▶ **WHAT TO DO**
Pictures aside, copy exactly the lines running from the one with "Rate this product (226, 1436)" to the end of the records.

RECORDED DATA START

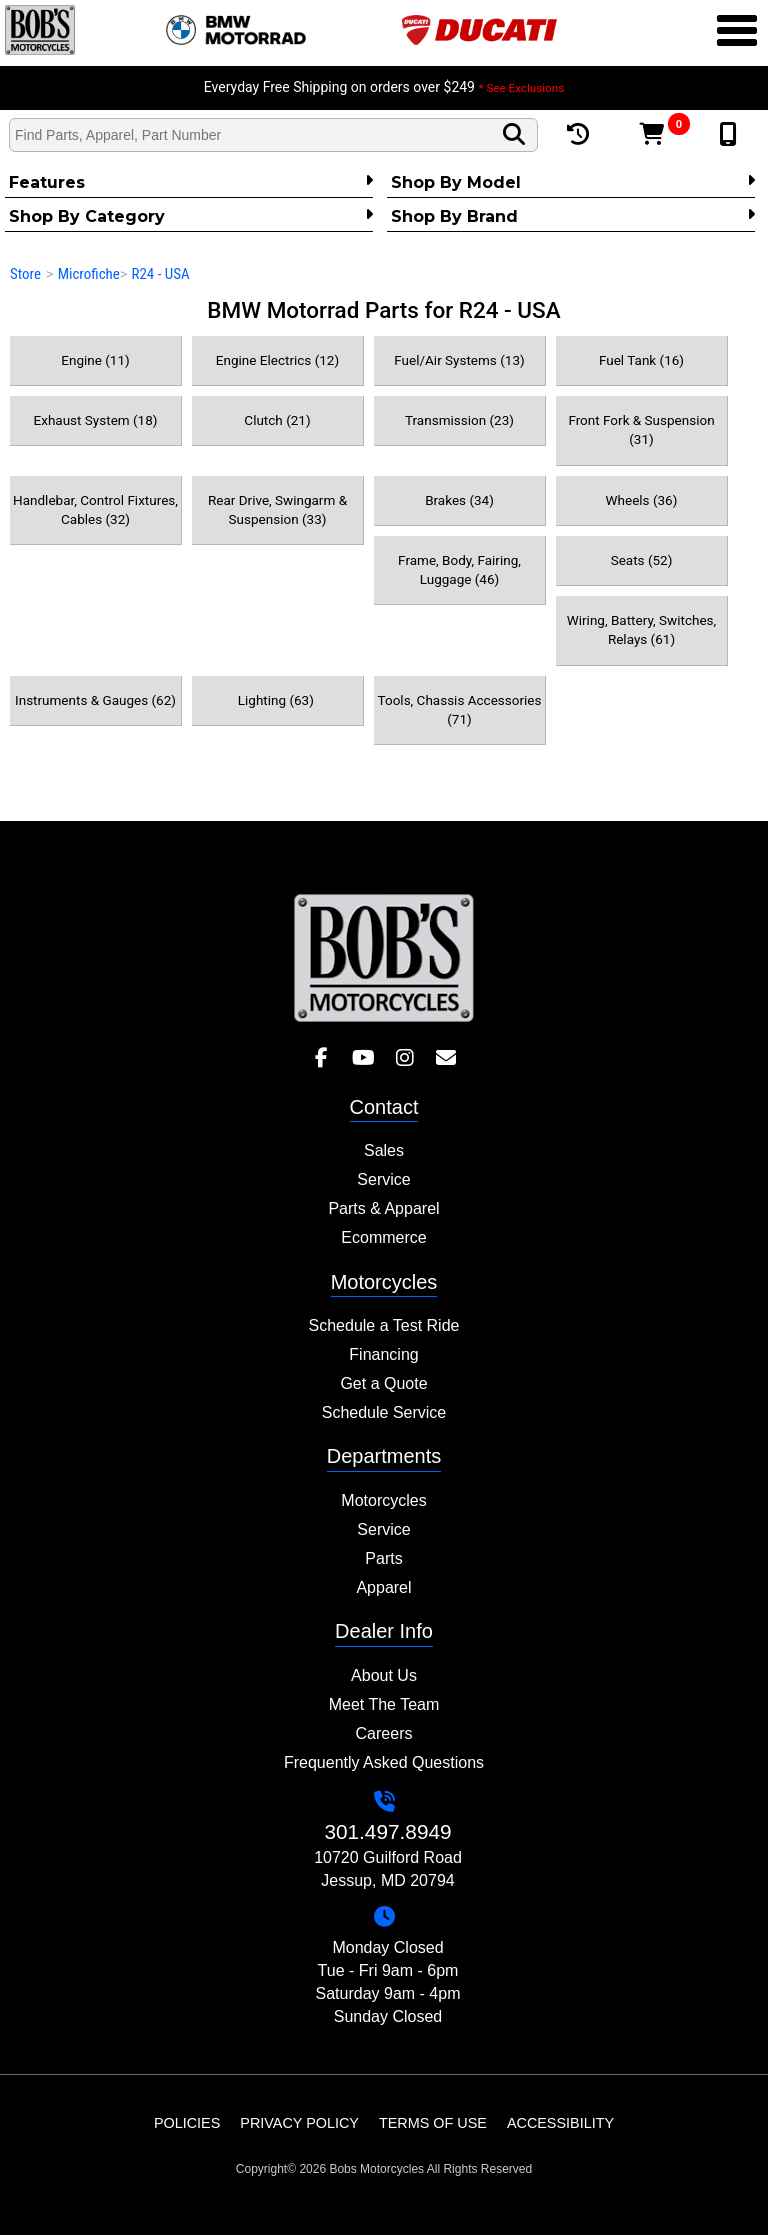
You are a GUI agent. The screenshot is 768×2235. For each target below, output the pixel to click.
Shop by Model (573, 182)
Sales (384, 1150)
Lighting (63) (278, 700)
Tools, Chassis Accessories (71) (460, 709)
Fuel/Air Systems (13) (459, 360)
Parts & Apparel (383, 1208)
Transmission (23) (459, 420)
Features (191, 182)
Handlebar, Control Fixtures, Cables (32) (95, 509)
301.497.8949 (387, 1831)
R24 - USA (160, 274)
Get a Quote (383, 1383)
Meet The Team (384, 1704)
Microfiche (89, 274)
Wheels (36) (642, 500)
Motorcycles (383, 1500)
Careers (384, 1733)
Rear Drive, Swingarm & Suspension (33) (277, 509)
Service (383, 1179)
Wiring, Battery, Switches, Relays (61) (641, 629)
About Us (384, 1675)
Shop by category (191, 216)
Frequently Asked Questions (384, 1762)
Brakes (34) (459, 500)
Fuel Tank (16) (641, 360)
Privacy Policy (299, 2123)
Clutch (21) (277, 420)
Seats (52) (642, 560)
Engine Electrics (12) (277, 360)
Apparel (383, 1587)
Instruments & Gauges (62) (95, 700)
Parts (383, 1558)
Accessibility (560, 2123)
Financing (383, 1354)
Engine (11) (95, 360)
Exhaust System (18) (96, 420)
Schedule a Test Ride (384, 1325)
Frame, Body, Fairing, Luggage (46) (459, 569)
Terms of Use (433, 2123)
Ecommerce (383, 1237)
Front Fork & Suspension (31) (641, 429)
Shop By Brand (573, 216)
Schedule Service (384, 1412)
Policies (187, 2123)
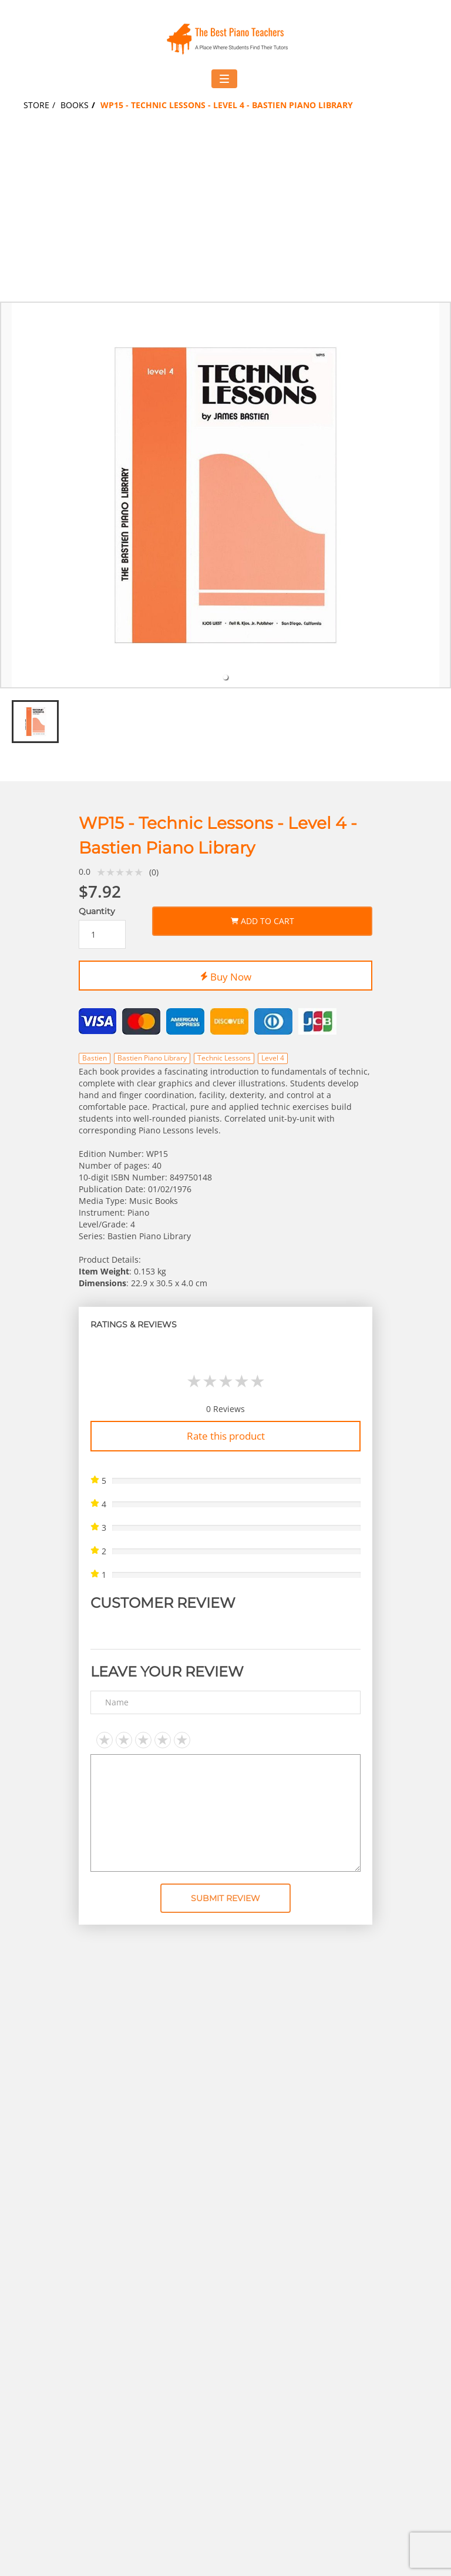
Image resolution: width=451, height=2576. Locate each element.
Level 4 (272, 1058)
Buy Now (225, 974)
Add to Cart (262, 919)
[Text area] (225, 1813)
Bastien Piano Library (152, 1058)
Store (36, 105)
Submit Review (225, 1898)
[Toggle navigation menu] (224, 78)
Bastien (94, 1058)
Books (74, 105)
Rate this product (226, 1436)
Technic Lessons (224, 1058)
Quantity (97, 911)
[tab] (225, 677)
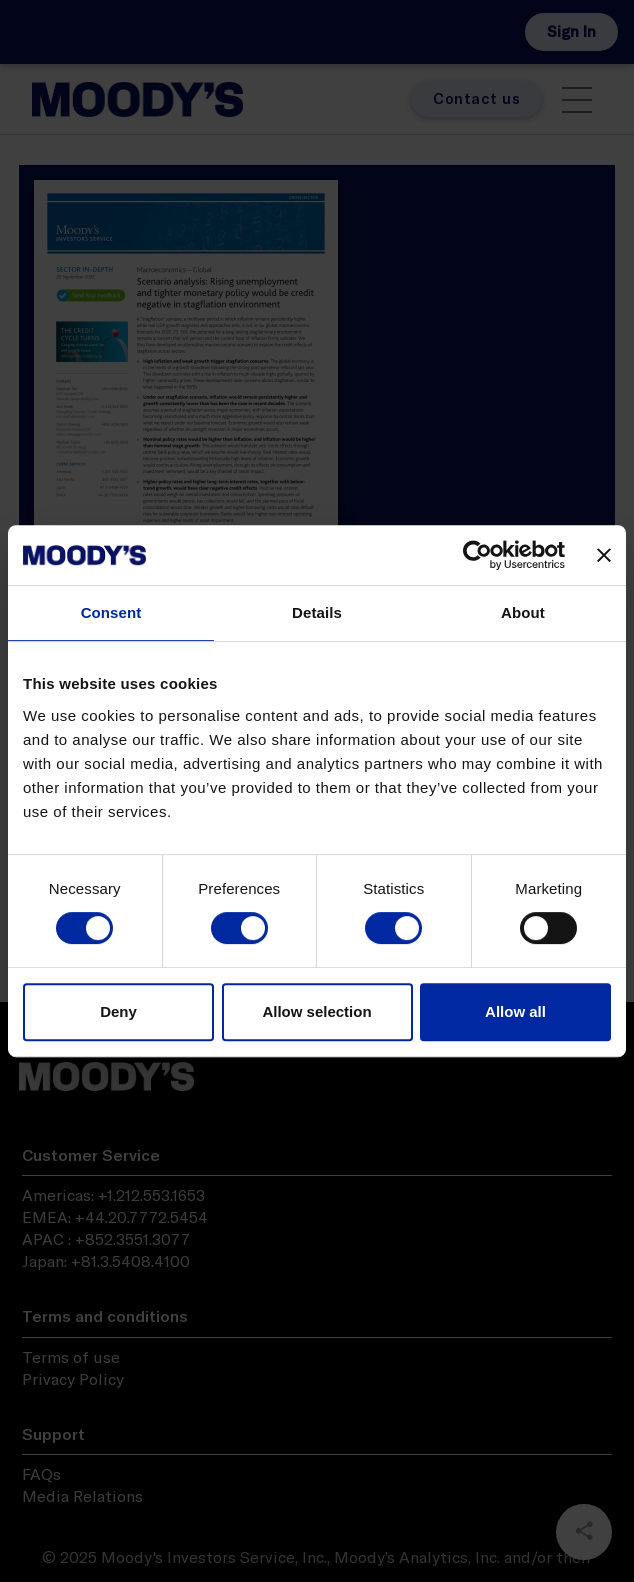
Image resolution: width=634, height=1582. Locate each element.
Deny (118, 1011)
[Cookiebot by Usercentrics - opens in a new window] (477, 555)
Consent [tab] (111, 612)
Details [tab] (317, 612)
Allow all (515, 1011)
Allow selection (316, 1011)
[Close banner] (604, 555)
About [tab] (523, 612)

RECORDED DATA END

▶ **SOLVED PROBLEM**
Rate this product (226, 1436)
Technic Lessons (224, 1058)
Quantity (97, 911)
[tab] (225, 677)
Image resolution: width=634, height=1582. Locate each element.
Deny (118, 1011)
[Cookiebot by Usercentrics - opens in a new window] (477, 555)
Consent [tab] (111, 612)
Details [tab] (317, 612)
Allow all (515, 1011)
Allow selection (316, 1011)
[Close banner] (604, 555)
About [tab] (523, 612)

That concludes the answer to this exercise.